[Start of Attachment]
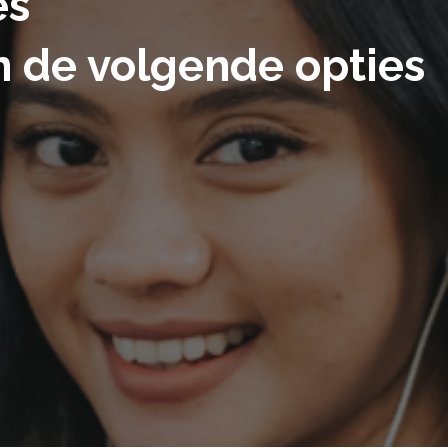
es
an de volgende opties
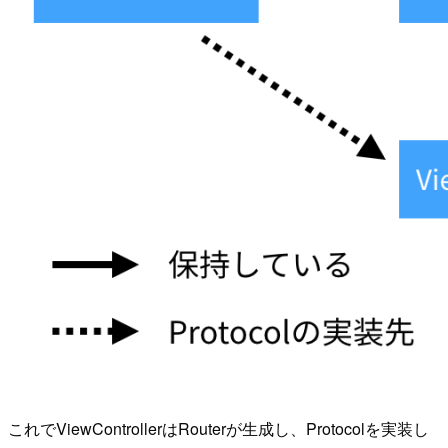
これでViewControllerはRouterが生成し、Protocolを実装し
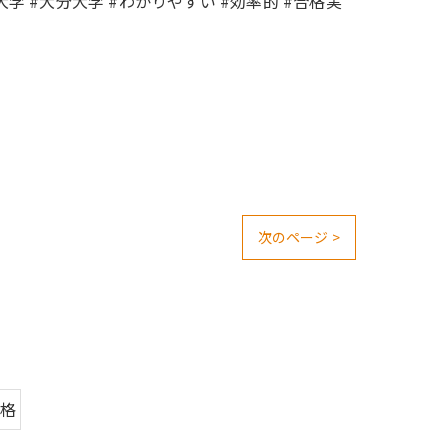
#難関大学 #大分大学 #わかりやすい #効率的 #合格実
次のページ >
合格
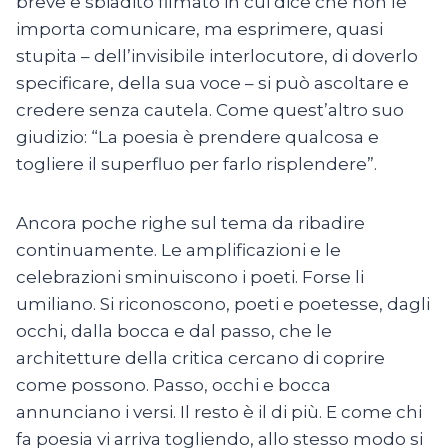
breve e sbiadito filmato in cui dice che non le
importa comunicare, ma esprimere, quasi
stupita – dell’invisibile interlocutore, di doverlo
specificare, della sua voce – si può ascoltare e
credere senza cautela. Come quest’altro suo
giudizio: “La poesia è prendere qualcosa e
togliere il superfluo per farlo risplendere”.
Ancora poche righe sul tema da ribadire
continuamente. Le amplificazioni e le
celebrazioni sminuiscono i poeti. Forse li
umiliano. Si riconoscono, poeti e poetesse, dagli
occhi, dalla bocca e dal passo, che le
architetture della critica cercano di coprire
come possono. Passo, occhi e bocca
annunciano i versi. Il resto è il di più. E come chi
fa poesia vi arriva togliendo, allo stesso modo si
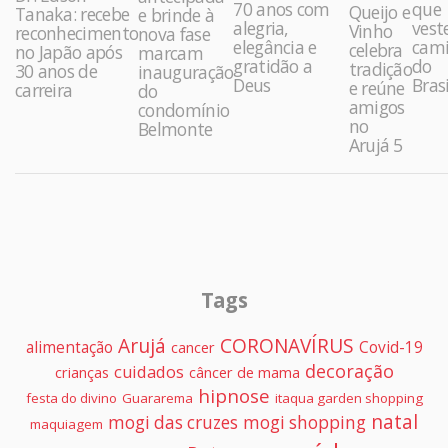
70 anos com
que
Queijo e
Tanaka: recebe
e brinde à
alegria,
vest
Vinho
reconhecimento
nova fase
elegância e
cami
celebra
no Japão após
marcam
gratidão a
do
tradição
30 anos de
inauguração
Deus
Brasi
e reúne
carreira
do
amigos
condomínio
no
Belmonte
Arujá 5
Tags
Arujá
CORONAVÍRUS
alimentação
Covid-19
cancer
decoração
cuidados
crianças
câncer de mama
hipnose
festa do divino
Guararema
itaqua garden shopping
natal
mogi das cruzes
mogi shopping
maquiagem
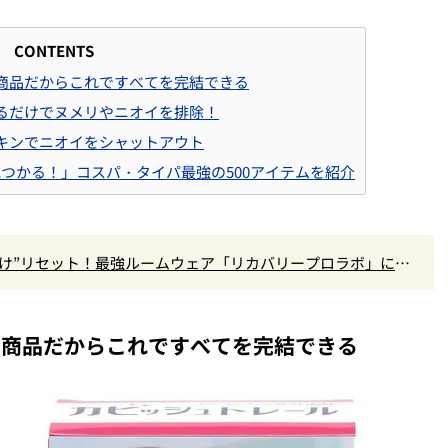
CONTENTS
た商品だからこれですべてを完結できる
するだけでヌメリやニオイを排除！
ッキンでニオイをシャットアウト
つかる！」コスパ・タイパ最強の500アイテムを紹介
だけ”リセット！最強ルームウェア「リカバリープロラボ」に新
た商品だからこれですべてを完結できる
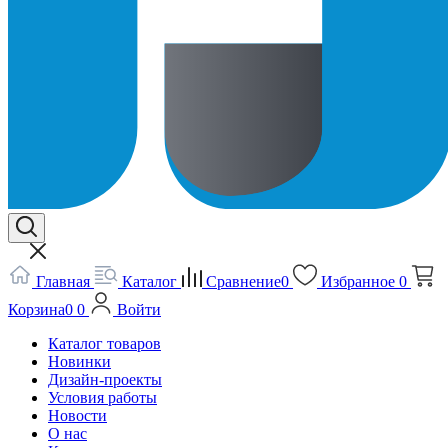
Главная
Каталог
Сравнение
0
Избранное
0
Корзина
0
0
Войти
Каталог товаров
Новинки
Дизайн-проекты
Условия работы
Новости
О нас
[End of Attachment]
▸ **INSTRUCTIONS TO FOLLOW**
When you retype the material above, keep every word exact and drop the images.

▸ **WRITTEN RESPONSE**
es
an de volgende opties
これでViewControllerはRouterが生成し、Protocolを実装し
#難関大学 #大分大学 #わかりやすい #効率的 #合格実
次のページ >
合格
breve e sbiadito filmato in cui dice che non le
importa comunicare, ma esprimere, quasi
stupita – dell’invisibile interlocutore, di doverlo
specificare, della sua voce – si può ascoltare e
credere senza cautela. Come quest’altro suo
giudizio: “La poesia è prendere qualcosa e
togliere il superfluo per farlo risplendere”.
Ancora poche righe sul tema da ribadire
continuamente. Le amplificazioni e le
celebrazioni sminuiscono i poeti. Forse li
umiliano. Si riconoscono, poeti e poetesse, dagli
occhi, dalla bocca e dal passo, che le
architetture della critica cercano di coprire
come possono. Passo, occhi e bocca
annunciano i versi. Il resto è il di più. E come chi
fa poesia vi arriva togliendo, allo stesso modo si
70 anos com
que
Queijo e
Tanaka: recebe
e brinde à
alegria,
vest
Vinho
reconhecimento
nova fase
elegância e
cami
celebra
no Japão após
marcam
gratidão a
do
tradição
30 anos de
inauguração
Deus
Brasi
e reúne
carreira
do
amigos
condomínio
no
Belmonte
Arujá 5
Tags
Arujá
CORONAVÍRUS
alimentação
Covid-19
cancer
decoração
cuidados
crianças
câncer de mama
hipnose
festa do divino
Guararema
itaqua garden shopping
natal
mogi das cruzes
mogi shopping
maquiagem
CONTENTS
た商品だからこれですべてを完結できる
するだけでヌメリやニオイを排除！
ッキンでニオイをシャットアウト
つかる！」コスパ・タイパ最強の500アイテムを紹介
だけ”リセット！最強ルームウェア「リカバリープロラボ」に新
た商品だからこれですべてを完結できる
Главная
Каталог
Сравнение
0
Избранное
0
Корзина
0
0
Войти
Каталог товаров
Новинки
Дизайн-проекты
Условия работы
Новости
О нас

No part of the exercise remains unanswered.